Exercise » Transcribe the stretch of entries below from the line with "cités principales." through the line with "l’allemand, langue officielle, mais", exactly and with both ends included; leave out all other lines.

(Data entries)
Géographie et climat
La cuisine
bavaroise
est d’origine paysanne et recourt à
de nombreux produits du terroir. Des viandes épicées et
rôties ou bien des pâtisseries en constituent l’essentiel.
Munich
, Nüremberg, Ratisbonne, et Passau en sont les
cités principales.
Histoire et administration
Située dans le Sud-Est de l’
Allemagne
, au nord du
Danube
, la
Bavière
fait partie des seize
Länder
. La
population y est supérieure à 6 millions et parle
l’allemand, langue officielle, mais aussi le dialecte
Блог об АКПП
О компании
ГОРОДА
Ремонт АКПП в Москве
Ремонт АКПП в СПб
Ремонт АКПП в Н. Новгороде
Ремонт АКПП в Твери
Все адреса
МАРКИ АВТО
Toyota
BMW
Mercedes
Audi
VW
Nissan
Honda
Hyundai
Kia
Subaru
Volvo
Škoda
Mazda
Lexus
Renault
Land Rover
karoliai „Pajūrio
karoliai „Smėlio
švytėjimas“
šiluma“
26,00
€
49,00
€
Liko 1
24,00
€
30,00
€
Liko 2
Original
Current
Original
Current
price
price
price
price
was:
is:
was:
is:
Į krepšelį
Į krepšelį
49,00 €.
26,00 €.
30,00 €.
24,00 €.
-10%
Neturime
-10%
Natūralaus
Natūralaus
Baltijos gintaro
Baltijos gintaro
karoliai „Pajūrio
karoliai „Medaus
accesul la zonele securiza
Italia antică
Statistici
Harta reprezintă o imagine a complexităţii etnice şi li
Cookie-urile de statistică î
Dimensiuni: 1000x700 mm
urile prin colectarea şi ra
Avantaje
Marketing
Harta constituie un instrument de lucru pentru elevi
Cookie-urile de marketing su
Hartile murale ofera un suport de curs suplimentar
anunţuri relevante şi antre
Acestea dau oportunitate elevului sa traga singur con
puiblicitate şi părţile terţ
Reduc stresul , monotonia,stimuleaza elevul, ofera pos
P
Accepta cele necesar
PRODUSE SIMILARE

Exercise response »
cités principales.
Histoire et administration
Située dans le Sud-Est de l’
Allemagne
, au nord du
Danube
, la
Bavière
fait partie des seize
Länder
. La
population y est supérieure à 6 millions et parle
l’allemand, langue officielle, mais aussi le dialecte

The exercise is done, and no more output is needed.